It was hard enough for Stephanie to get methadone treatment when she moved from Indiana to Florida last year. The nearest clinic, north of Tampa, was almost an hour away, and she needed help with transportation. But at least Stephanie didn't have to worry about affording it.

Medicaid in Florida covers methadone, which reduces her opioid cravings and prevents withdrawal symptoms. Stephanie had young children, and had trouble landing a job after the move. So even though Florida has strict eligibility rules for Medicaid, she qualified for coverage.

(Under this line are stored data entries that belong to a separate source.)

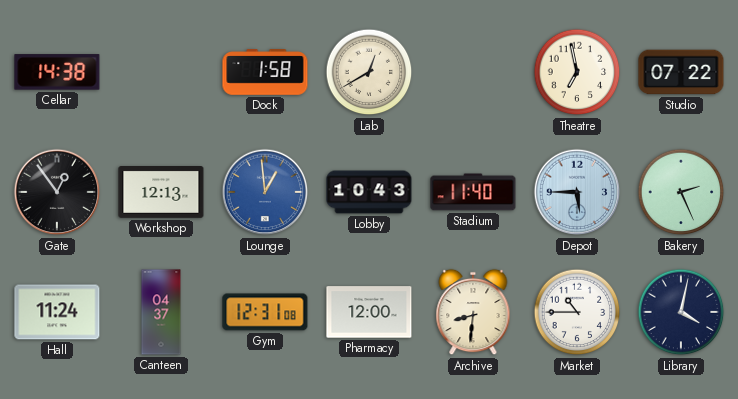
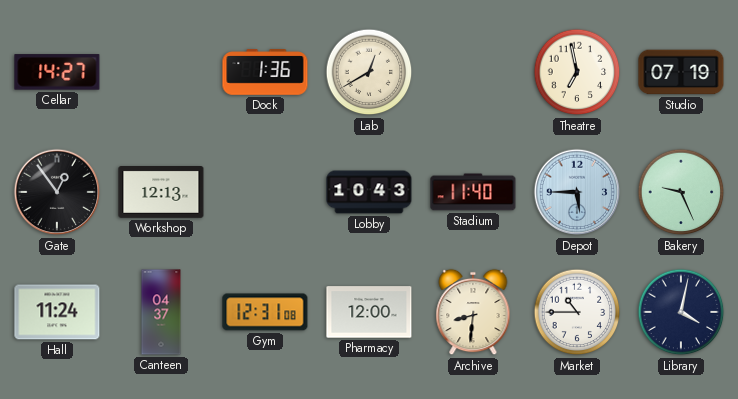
Cellar: 14:38 -> 14:27
Dock: 1:58 -> 1:36
Studio: 07:22 -> 07:19
Lounge: 12:59 -> none
Bakery: 2:26 -> 9:26
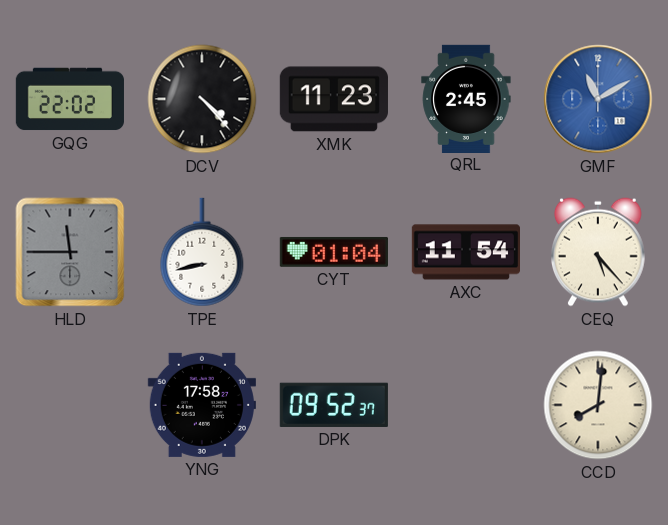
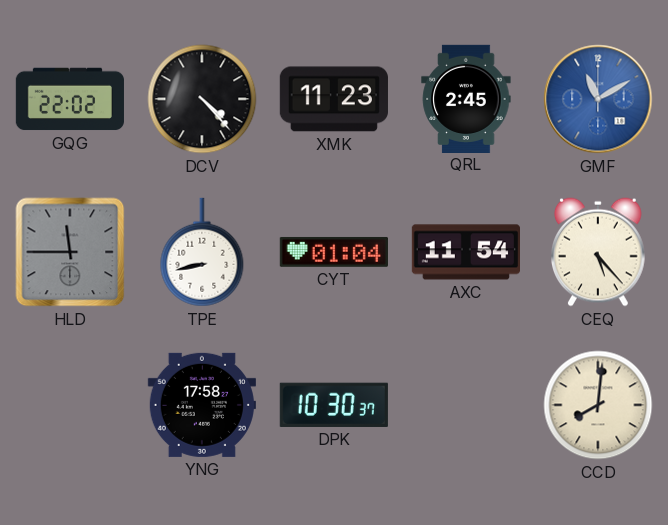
DPK: 09:52 -> 10:30
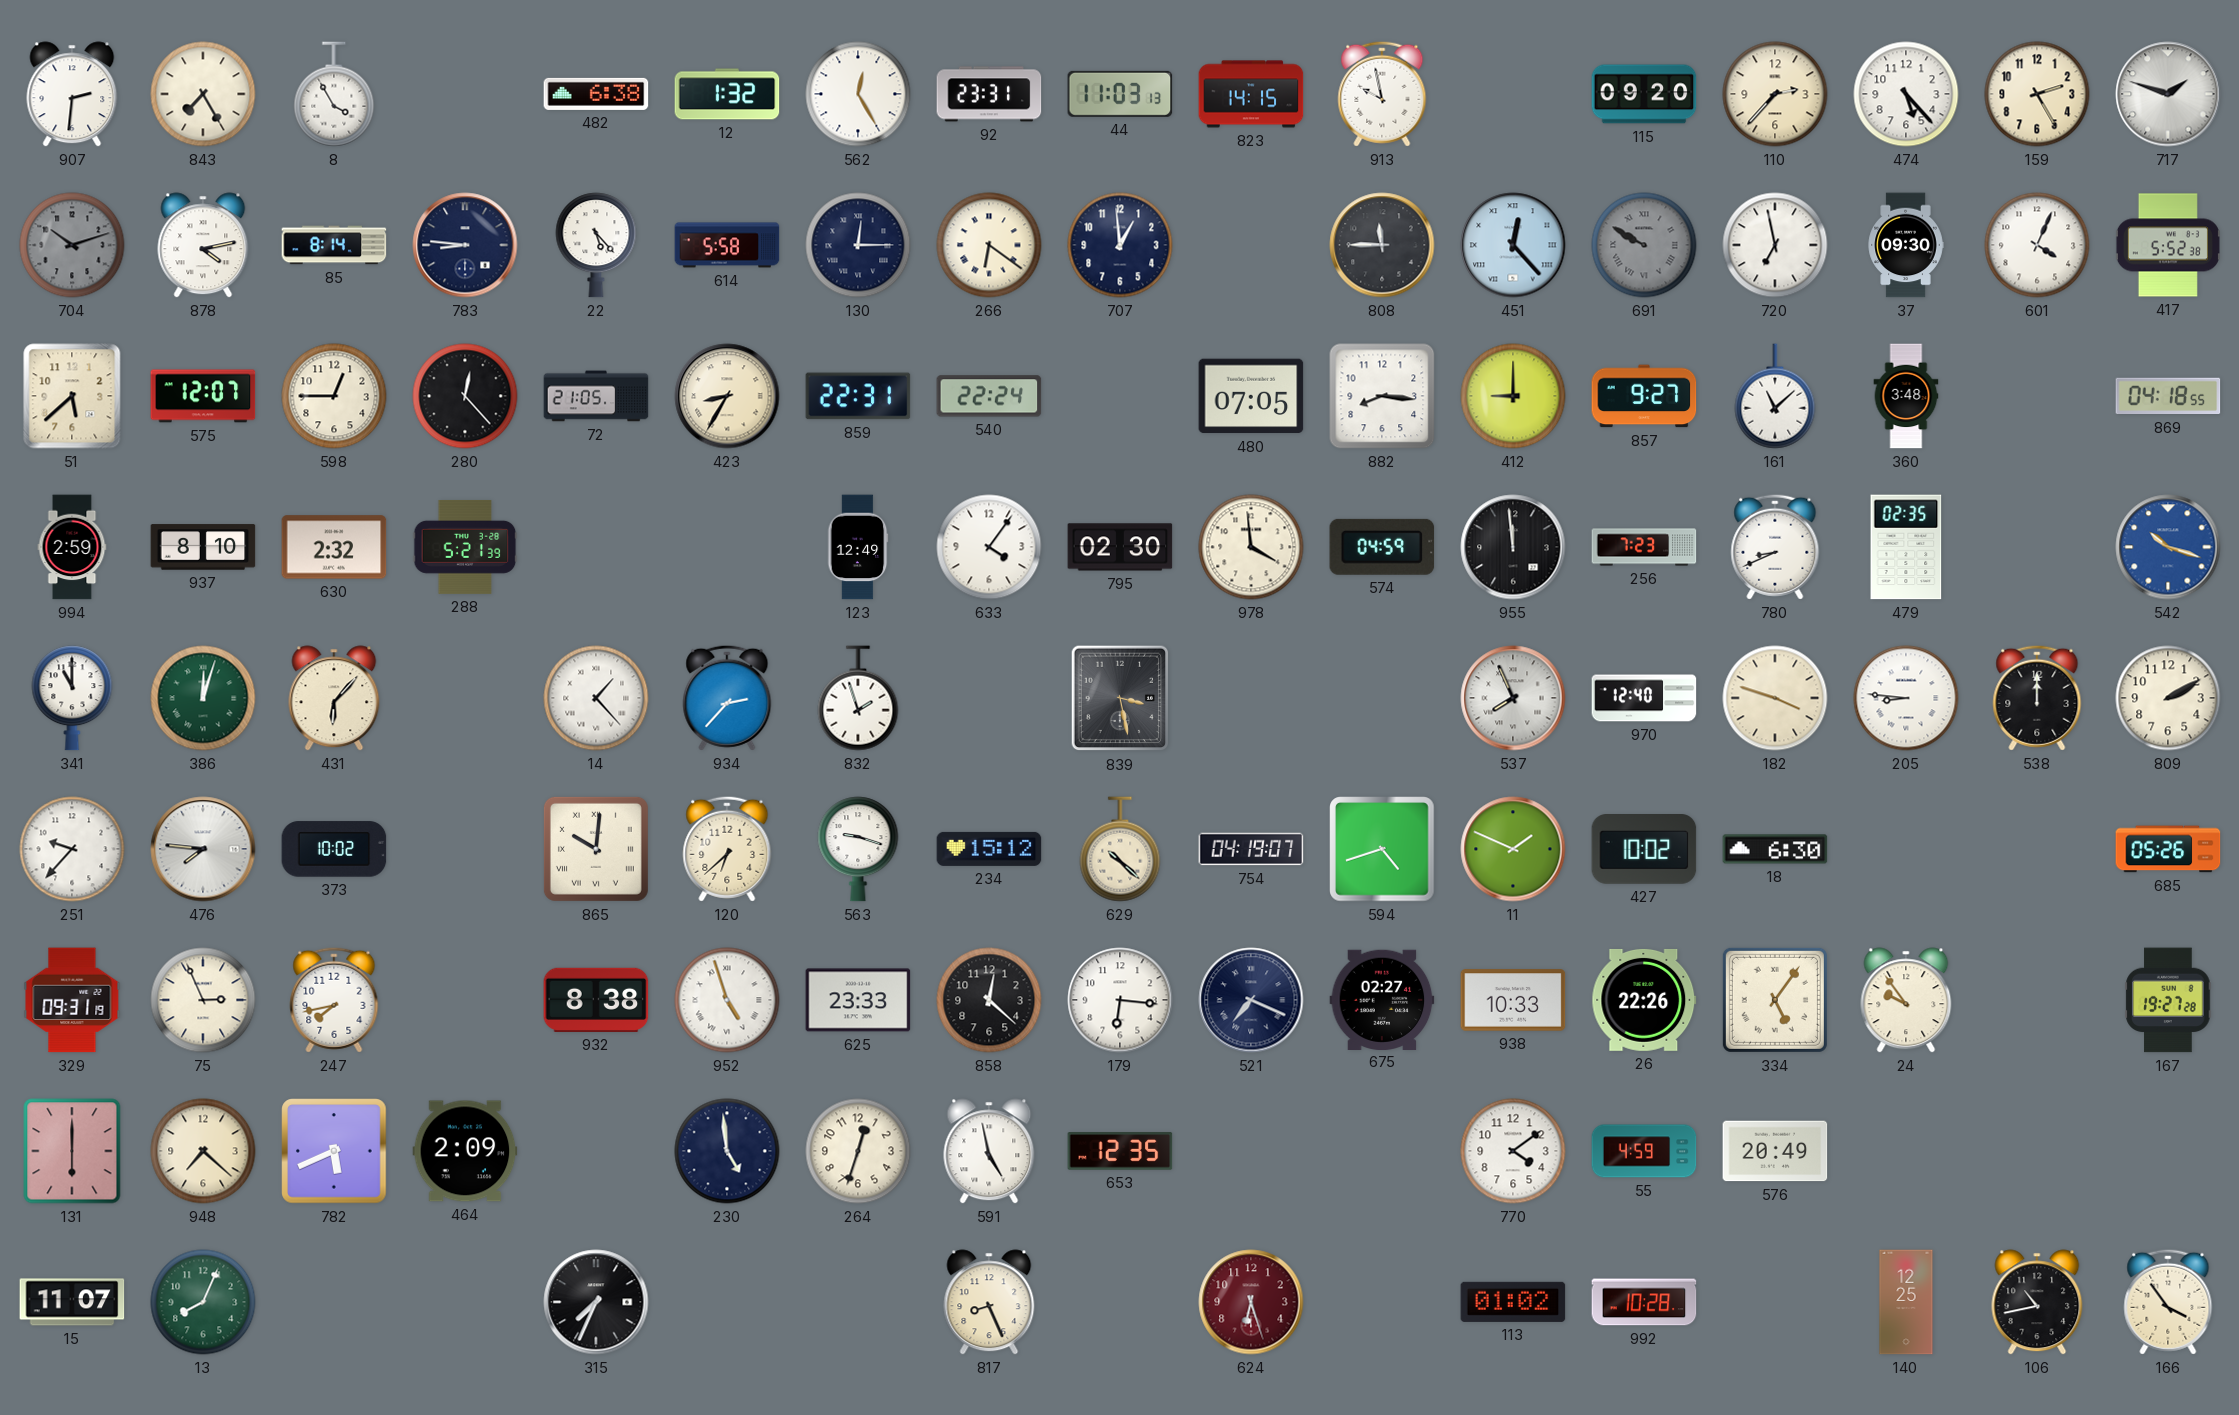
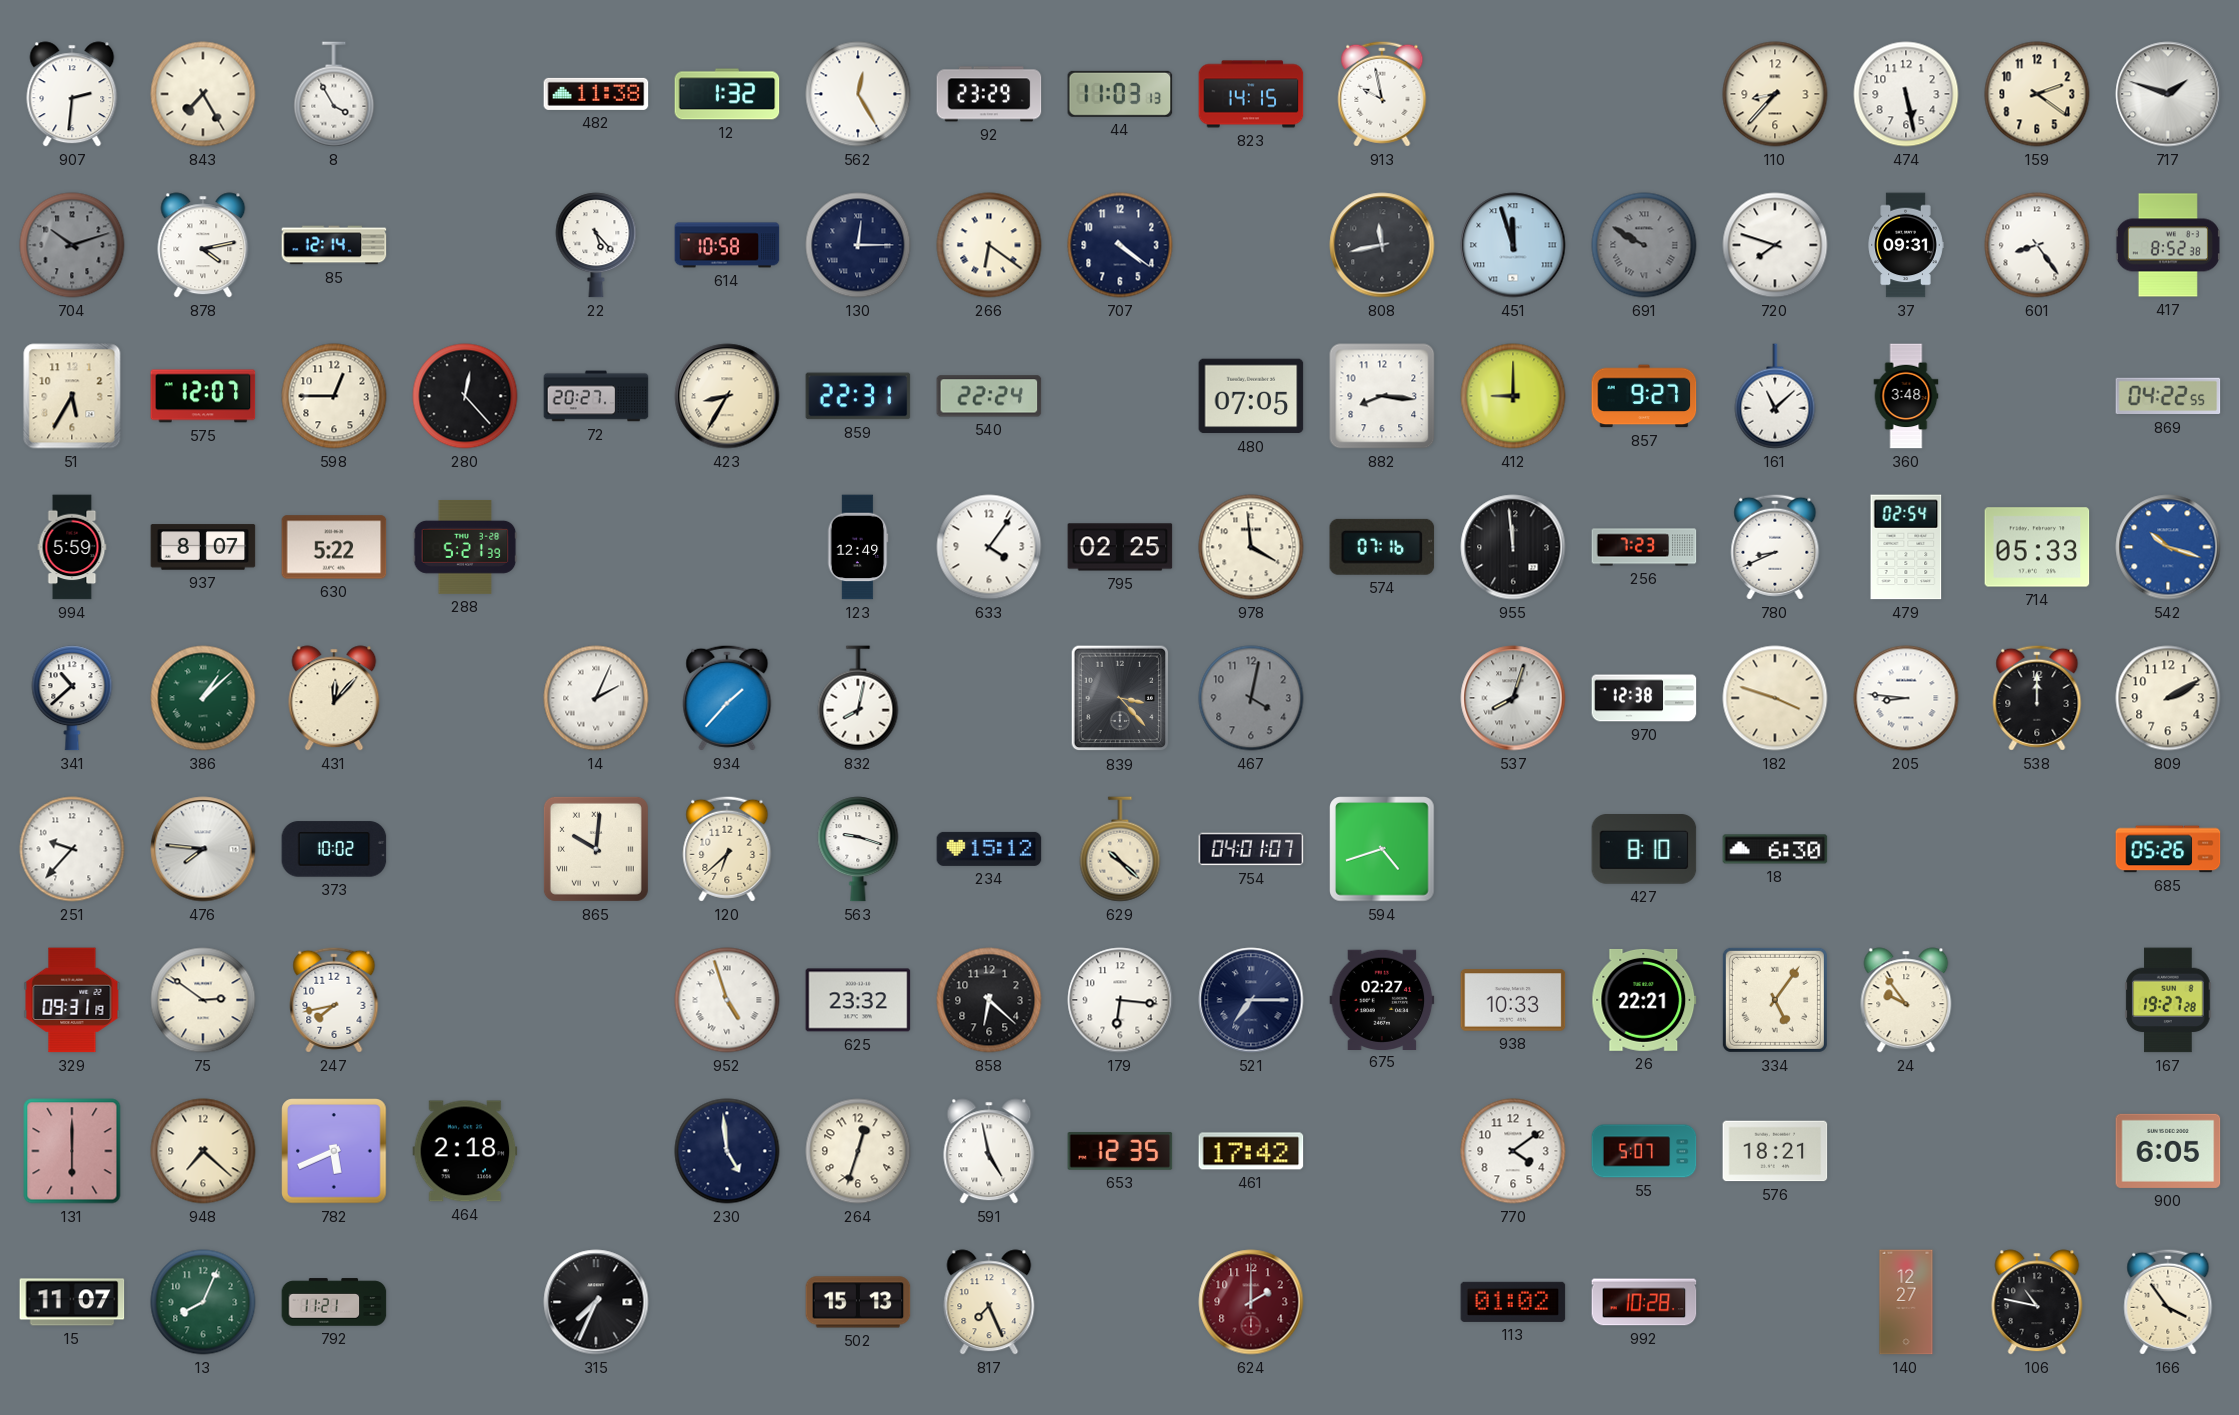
482: 6:38 -> 11:38
92: 23:31 -> 23:29
115: 09:20 -> none
110: 2:37 -> 8:37
474: 5:23 -> 5:28
159: 2:25 -> 2:21
85: 8:14 -> 12:14
783: 8:46 -> none
614: 5:58 -> 10:58
707: 12:59 -> 4:21
808: 11:45 -> 11:43
451: 12:23 -> 11:57
720: 6:58 -> 7:48
37: 09:30 -> 09:31
601: 4:04 -> 8:24
417: 5:52 -> 8:52
51: 5:38 -> 5:35
72: 21:05 -> 20:27
869: 04:18 -> 04:22
994: 2:59 -> 5:59
937: 8:10 -> 8:07
630: 2:32 -> 5:22
795: 02:30 -> 02:25
574: 04:59 -> 07:16
479: 02:35 -> 02:54
714: none -> 05:33
341: 11:00 -> 10:38
386: 12:03 -> 1:08
431: 6:07 -> 12:07
14: 1:23 -> 2:04
934: 2:37 -> 1:37
832: 1:57 -> 8:02
839: 3:28 -> 3:23
467: none -> 4:02
537: 7:56 -> 8:03
970: 12:40 -> 12:38
754: 04:19 -> 04:01
11: 1:49 -> none
427: 10:02 -> 8:10
75: 2:56 -> 2:51
932: 8:38 -> none
625: 23:33 -> 23:32
858: 12:22 -> 6:22
521: 7:19 -> 7:15
26: 22:26 -> 22:21
464: 2:09 -> 2:18
461: none -> 17:42
55: 4:59 -> 5:07
576: 20:49 -> 18:21
900: none -> 6:05
792: none -> 11:21
502: none -> 15:13
817: 8:26 -> 7:26
624: 6:27 -> 2:00
140: 12:25 -> 12:27
106: 10:43 -> 10:47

For nearly a decade, methadone has helped Stephanie juggle jobs and take care of her kids. Stephanie, 39, asked to be identified by her first name only, because her two youngest kids don't know she's in treatment for opioid addiction. But methadone lets her “just have a normal — really normal — life,” she said.

“You know, all the things that some people take for granted.” So it was devastating when Stephanie arrived last summer at her clinic in Inverness, Florida to pick up her weekly supply of doses, and learned she had been dropped from the state’s Medicaid rolls. Florida, like other states, was going through its data and checking the eligibility of each enrollee — part of a bureaucratic reset after the end of the pandemic.

Stephanie didn’t know why she was disqualified, but suddenly, her methadone prescription cost hundreds of dollars that she couldn’t afford. She panicked, afraid that a disruption in care would.